The intrinsically safe electronics rules make sense.  It's just the irony of them applying somewhere where large, hot, statically charged machinery that's actually designed to generate high voltages with a view to igniting flammable liquids is operated by the general public makes it seem a bit silly.

Petrol stations are one of those things that will seem incredibly reckless with hindsight.

(The early car phones put out enough RF that they could probably upset a sufficiently electronic petrol pump up close and personal, so there was some logic there...)
Title: Re: Reasons to carry cash
Post by: FifeingEejit on 29 May, 2020, 02:42:56 pm
Really?  I've been in and out of the MoD and a number of bases (most recently DNRC Stanford Hall), the DHSC and the Cabinet Office in recent months.  I've been through security in each and never been asked about my mobile phone.

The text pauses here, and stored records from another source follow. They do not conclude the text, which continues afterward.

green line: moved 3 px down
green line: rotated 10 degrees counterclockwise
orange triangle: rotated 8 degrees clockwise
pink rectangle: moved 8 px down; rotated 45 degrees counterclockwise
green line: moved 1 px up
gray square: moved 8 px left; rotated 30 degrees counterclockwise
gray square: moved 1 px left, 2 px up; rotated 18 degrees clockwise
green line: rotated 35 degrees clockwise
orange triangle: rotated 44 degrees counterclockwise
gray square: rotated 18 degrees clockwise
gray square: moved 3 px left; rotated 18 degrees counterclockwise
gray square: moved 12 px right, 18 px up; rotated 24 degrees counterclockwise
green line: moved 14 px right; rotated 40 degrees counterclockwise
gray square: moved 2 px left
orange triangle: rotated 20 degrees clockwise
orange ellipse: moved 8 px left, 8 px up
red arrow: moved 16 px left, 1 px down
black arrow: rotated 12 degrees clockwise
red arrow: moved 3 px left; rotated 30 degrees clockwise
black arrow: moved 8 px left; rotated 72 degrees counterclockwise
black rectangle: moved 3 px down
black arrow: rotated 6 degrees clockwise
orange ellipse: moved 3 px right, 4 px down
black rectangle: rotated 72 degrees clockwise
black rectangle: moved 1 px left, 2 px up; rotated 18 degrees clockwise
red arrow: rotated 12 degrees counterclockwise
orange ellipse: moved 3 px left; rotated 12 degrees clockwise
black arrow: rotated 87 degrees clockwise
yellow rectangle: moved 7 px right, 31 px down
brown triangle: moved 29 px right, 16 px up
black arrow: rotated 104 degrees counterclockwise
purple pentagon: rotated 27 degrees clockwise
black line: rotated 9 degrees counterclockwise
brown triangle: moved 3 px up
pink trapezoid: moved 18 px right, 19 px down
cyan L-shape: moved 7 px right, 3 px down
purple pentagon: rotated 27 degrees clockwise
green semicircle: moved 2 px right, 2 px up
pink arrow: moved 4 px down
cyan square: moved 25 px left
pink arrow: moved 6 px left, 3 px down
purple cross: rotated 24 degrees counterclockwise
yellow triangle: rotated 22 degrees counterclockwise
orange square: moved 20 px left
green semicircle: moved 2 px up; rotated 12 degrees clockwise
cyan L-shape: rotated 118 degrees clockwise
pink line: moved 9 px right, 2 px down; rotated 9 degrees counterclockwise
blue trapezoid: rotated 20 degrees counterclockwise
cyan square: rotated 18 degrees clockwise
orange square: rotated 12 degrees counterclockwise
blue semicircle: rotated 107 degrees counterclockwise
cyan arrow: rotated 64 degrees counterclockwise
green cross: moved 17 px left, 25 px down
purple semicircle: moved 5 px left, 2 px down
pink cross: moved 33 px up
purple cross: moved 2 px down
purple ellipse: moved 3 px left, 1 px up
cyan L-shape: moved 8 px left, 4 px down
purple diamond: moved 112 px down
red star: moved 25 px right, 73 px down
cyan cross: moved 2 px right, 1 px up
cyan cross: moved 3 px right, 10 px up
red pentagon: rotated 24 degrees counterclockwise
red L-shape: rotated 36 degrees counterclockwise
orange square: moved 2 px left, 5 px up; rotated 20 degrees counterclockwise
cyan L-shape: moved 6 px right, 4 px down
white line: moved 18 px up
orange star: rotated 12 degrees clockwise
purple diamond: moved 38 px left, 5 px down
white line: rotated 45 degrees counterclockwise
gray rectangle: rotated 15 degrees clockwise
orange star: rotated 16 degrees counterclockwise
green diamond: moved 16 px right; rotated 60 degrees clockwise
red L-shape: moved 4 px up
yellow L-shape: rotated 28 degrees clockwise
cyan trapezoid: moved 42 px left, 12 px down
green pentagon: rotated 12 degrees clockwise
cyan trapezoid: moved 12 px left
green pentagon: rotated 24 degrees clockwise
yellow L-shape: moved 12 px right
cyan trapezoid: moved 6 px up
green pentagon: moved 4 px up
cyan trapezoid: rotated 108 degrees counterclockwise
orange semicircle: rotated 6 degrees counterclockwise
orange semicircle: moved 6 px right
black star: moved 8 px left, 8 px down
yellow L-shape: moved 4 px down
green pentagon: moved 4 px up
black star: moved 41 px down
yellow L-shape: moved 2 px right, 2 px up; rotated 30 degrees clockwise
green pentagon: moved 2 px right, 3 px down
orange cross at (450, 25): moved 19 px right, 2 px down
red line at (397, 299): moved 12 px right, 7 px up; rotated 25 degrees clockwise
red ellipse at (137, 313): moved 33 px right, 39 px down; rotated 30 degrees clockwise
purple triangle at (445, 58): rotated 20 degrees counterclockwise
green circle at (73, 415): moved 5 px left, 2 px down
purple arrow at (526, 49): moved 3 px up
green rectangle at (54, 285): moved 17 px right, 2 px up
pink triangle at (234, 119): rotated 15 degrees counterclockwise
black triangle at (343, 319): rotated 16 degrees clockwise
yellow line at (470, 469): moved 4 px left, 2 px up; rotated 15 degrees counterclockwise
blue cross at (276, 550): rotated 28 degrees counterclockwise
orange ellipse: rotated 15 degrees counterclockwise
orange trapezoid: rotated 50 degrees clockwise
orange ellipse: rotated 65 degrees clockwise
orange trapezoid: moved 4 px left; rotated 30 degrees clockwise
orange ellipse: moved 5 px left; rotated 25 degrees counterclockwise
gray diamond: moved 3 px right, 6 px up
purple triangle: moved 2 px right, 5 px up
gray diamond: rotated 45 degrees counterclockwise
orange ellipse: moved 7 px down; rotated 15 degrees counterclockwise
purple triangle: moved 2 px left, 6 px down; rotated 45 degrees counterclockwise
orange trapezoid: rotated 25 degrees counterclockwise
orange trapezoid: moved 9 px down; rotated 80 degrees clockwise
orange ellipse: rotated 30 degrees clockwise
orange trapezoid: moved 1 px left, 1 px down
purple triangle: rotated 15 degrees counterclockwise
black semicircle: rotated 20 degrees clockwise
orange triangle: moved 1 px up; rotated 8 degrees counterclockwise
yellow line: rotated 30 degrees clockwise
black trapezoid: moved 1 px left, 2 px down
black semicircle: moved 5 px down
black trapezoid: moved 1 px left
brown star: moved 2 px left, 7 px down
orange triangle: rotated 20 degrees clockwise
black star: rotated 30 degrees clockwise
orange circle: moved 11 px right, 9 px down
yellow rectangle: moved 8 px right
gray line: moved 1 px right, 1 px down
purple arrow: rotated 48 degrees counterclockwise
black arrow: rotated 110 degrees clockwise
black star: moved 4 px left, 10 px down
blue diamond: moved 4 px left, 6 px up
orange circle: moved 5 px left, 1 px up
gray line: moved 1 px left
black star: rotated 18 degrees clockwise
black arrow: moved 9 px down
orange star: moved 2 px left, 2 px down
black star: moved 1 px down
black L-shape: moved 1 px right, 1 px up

The only places in the last five years where I've had to surrender my phone were a prison and an immigration detention centre.

I've been in the Scottish Parliament a couple of times and IIRC the restriction was to turn it off.
Which of course means the RFId transmitter is also off.

We have got to the stage now where the government is banning the use of pagers in hospitals and mandating the use of mobile phones.

Isn't that to do with the creaking infrastructure they're paying to keep maintained to allow bleeps and pagers to keep working?


We're not meant to have phones on our desks... That's more to do with some people taking the piss.


As for petrol, wasn't that a Bramniac test?
Load a caravan up with jerry cans and see how many phones it took to make the thing explode.
They got their exploding caravan but it wasn't triggered by the phones IIRC.